Rheumatoid arthritis is a systemic disease that can affect parts of the body other than the joints.
Involvement of multiple areas of the body usually occurs in cases of moderate or severe RA.
Rheumatism nodules are elevations under the skin that often occur on the elbows and hands. Sometimes they are painful.
The involvement of the lungs can lead to damage to the lungs, pleurisy or pleural effusion. These consequences are common, but usually do not cause symptoms. If it comes to shortness of breath, you can use drugs that reduce the inflammation in the lungs.
Rheumatoid arthritis can also affect a joint of the larynx (articulatio cricoarytaenoidea), causing a deeper pitch.
Rheumatoid arthritis can cause inflammation of the pericardium (pericarditis), but usually this does not cause symptoms.
If symptoms develop, shortness of breath or chest pain may occur.
People with rheumatoid arthritis are more likely to develop atherosclerosis (atherosclerosis) of the coronary arteries, which can lead to angina (chest pain) and heart attack.
That’s one reason why a person with untreated RA is at greater risk of premature death.
The eyes are involved in less than 5% of people affected by rheumatoid arthritis. In these cases, the symptoms may be eye redness, aching eyes or possibly dry eyes.
When rheumatoid arthritis is diagnosed, an early and aggressive therapy program can help prevent the onset of new symptoms and halt the progression of rheumatoid arthritis.
Infections. Patients with RA are at greater risk for infections, in part because they are taking immunosuppressive medications.
Digestive problems. Patients with RA may suffer from stomach and intestinal problems. However, lower rates of cancers of the colon, rectum and stomach have also been reported in patients with rheumatoid arthritis.
Osteoporosis. This condition is much more common compared to the average of women with postmenopausal RA. First of all, the hip is affected.
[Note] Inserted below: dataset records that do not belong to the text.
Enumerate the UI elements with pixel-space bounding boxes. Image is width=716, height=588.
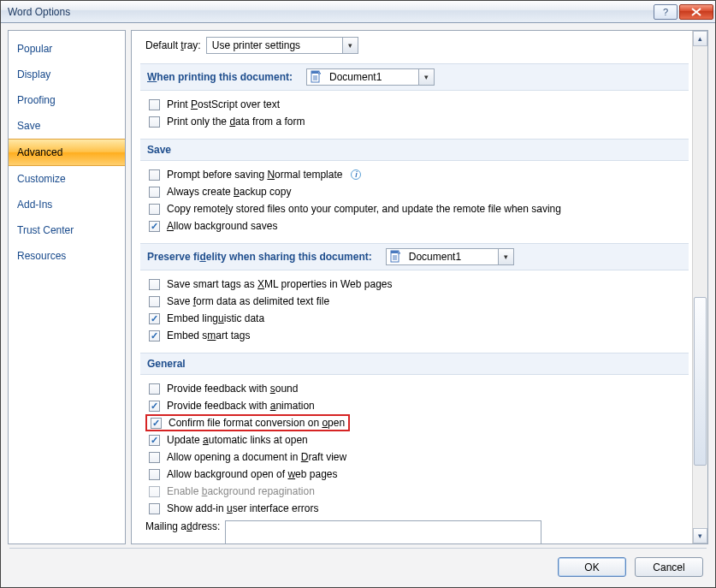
- section-heading: General: [147, 358, 186, 370]
- close-button[interactable]: [679, 4, 713, 20]
- highlight-box: Confirm file format conversion on open: [145, 414, 350, 431]
- checkbox[interactable]: [149, 221, 160, 232]
- checkbox-label: Print PostScript over text: [167, 98, 280, 111]
- checkbox[interactable]: [149, 330, 160, 342]
- chevron-down-icon: ▾: [418, 69, 434, 85]
- combo-value: Use printer settings: [207, 39, 342, 51]
- checkbox[interactable]: [149, 383, 160, 395]
- checkbox-label: Prompt before saving Normal template: [167, 168, 342, 181]
- sidebar-item-save[interactable]: Save: [9, 113, 125, 139]
- printing-options: Print PostScript over text Print only th…: [140, 96, 689, 130]
- sidebar-item-addins[interactable]: Add-Ins: [9, 192, 125, 217]
- mailing-address-label: Mailing address:: [145, 520, 220, 532]
- checkbox[interactable]: [149, 116, 160, 128]
- scroll-down-button[interactable]: ▾: [693, 528, 707, 543]
- scrollbar[interactable]: ▴ ▾: [692, 31, 707, 543]
- sidebar-label: Customize: [17, 173, 66, 185]
- checkbox-label: Save form data as delimited text file: [167, 294, 329, 308]
- section-heading: Preserve fidelity when sharing this docu…: [147, 251, 372, 263]
- checkbox-label: Update automatic links at open: [167, 433, 308, 447]
- checkbox-label: Copy remotely stored files onto your com…: [167, 202, 561, 216]
- opt-print-form-data[interactable]: Print only the data from a form: [149, 113, 689, 130]
- opt-update-auto-links[interactable]: Update automatic links at open: [149, 431, 689, 448]
- checkbox-label: Enable background repagination: [167, 484, 315, 498]
- default-tray-row: Default tray: Use printer settings ▾: [140, 36, 689, 55]
- ok-button[interactable]: OK: [558, 557, 626, 577]
- checkbox[interactable]: [149, 452, 160, 463]
- checkbox-label: Confirm file format conversion on open: [169, 416, 345, 430]
- checkbox[interactable]: [149, 313, 160, 324]
- checkbox[interactable]: [149, 187, 160, 198]
- scroll-thumb[interactable]: [694, 297, 707, 466]
- checkbox[interactable]: [149, 204, 160, 215]
- checkbox-label: Show add-in user interface errors: [167, 502, 318, 515]
- sidebar-label: Proofing: [17, 94, 56, 106]
- info-icon[interactable]: i: [351, 169, 361, 180]
- cancel-button[interactable]: Cancel: [635, 557, 703, 577]
- general-options: Provide feedback with sound Provide feed…: [140, 380, 689, 517]
- scroll-up-button[interactable]: ▴: [693, 31, 707, 46]
- opt-copy-remote[interactable]: Copy remotely stored files onto your com…: [149, 200, 689, 217]
- opt-prompt-normal[interactable]: Prompt before saving Normal template i: [149, 166, 689, 183]
- content: Default tray: Use printer settings ▾ Whe…: [132, 31, 692, 543]
- save-options: Prompt before saving Normal template i A…: [140, 166, 689, 235]
- scroll-track[interactable]: [693, 46, 707, 528]
- opt-backup-copy[interactable]: Always create backup copy: [149, 183, 689, 200]
- checkbox[interactable]: [151, 418, 162, 429]
- opt-feedback-sound[interactable]: Provide feedback with sound: [149, 380, 689, 397]
- sidebar-label: Resources: [17, 250, 66, 262]
- body-area: Popular Display Proofing Save Advanced C…: [1, 23, 715, 548]
- preserve-doc-combo[interactable]: Document1 ▾: [386, 248, 514, 265]
- checkbox[interactable]: [149, 296, 160, 307]
- sidebar-item-trust-center[interactable]: Trust Center: [9, 217, 125, 243]
- sidebar-item-proofing[interactable]: Proofing: [9, 87, 125, 113]
- sidebar-item-popular[interactable]: Popular: [9, 36, 125, 62]
- mailing-address-row: Mailing address:: [140, 520, 689, 543]
- combo-value: Document1: [324, 71, 418, 83]
- opt-bg-open-web[interactable]: Allow background open of web pages: [149, 466, 689, 483]
- checkbox-label: Always create backup copy: [167, 185, 291, 199]
- checkbox-label: Provide feedback with sound: [167, 382, 298, 395]
- help-button[interactable]: ?: [654, 4, 678, 20]
- opt-form-data-delim[interactable]: Save form data as delimited text file: [149, 293, 689, 310]
- opt-linguistic[interactable]: Embed linguistic data: [149, 310, 689, 327]
- default-tray-label: Default tray:: [145, 39, 201, 51]
- checkbox[interactable]: [149, 401, 160, 412]
- checkbox[interactable]: [149, 279, 160, 290]
- checkbox[interactable]: [149, 469, 160, 480]
- checkbox[interactable]: [149, 99, 160, 110]
- checkbox[interactable]: [149, 503, 160, 514]
- sidebar-label: Display: [17, 68, 50, 80]
- sidebar-item-advanced[interactable]: Advanced: [9, 139, 125, 166]
- checkbox-label: Embed smart tags: [167, 329, 250, 342]
- opt-smart-tags-xml[interactable]: Save smart tags as XML properties in Web…: [149, 276, 689, 293]
- opt-background-saves[interactable]: Allow background saves: [149, 217, 689, 235]
- section-general: General: [140, 353, 689, 375]
- preserve-options: Save smart tags as XML properties in Web…: [140, 276, 689, 344]
- sidebar-item-resources[interactable]: Resources: [9, 243, 125, 269]
- sidebar-item-customize[interactable]: Customize: [9, 166, 125, 192]
- section-save: Save: [140, 139, 689, 161]
- opt-confirm-format-conversion[interactable]: Confirm file format conversion on open: [149, 414, 689, 431]
- opt-feedback-animation[interactable]: Provide feedback with animation: [149, 397, 689, 414]
- sidebar-label: Add-Ins: [17, 199, 52, 211]
- word-options-window: Word Options ? Popular Display Proofing …: [0, 0, 716, 588]
- sidebar-label: Trust Center: [17, 224, 74, 236]
- close-icon: [691, 8, 701, 16]
- sidebar-item-display[interactable]: Display: [9, 62, 125, 87]
- checkbox[interactable]: [149, 435, 160, 446]
- mailing-address-input[interactable]: [225, 520, 541, 543]
- default-tray-combo[interactable]: Use printer settings ▾: [206, 37, 358, 54]
- checkbox-label: Allow opening a document in Draft view: [167, 450, 346, 464]
- chevron-down-icon: ▾: [498, 249, 513, 264]
- opt-embed-smart-tags[interactable]: Embed smart tags: [149, 327, 689, 344]
- printing-doc-combo[interactable]: Document1 ▾: [306, 68, 435, 86]
- opt-open-draft[interactable]: Allow opening a document in Draft view: [149, 448, 689, 466]
- checkbox[interactable]: [149, 169, 160, 181]
- sidebar: Popular Display Proofing Save Advanced C…: [8, 30, 126, 544]
- button-bar: OK Cancel: [1, 549, 715, 587]
- checkbox: [149, 486, 160, 497]
- opt-addin-ui-errors[interactable]: Show add-in user interface errors: [149, 500, 689, 517]
- opt-bg-repagination: Enable background repagination: [149, 483, 689, 500]
- opt-print-postscript[interactable]: Print PostScript over text: [149, 96, 689, 113]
The risk of osteoporosis appears to be higher than the average of men with rheumatoid arthritis older than 60 years.
Sjögren’s syndrome with keratoconjunctivitis secca is a common complication of rheumatoid arthritis.
Felty syndrome. This condition is characterized by enlargement of the spleen, leukopenia and recurrent bacterial infections.
Systemic lupus erythematosus is an autoimmune disease that affects connective tissue.
Lymphoma and other tumors. Aggressive treatments for rheumatoid arthritis can help prevent these neoplasms. The changes in the immune system associated with RA can have an impact.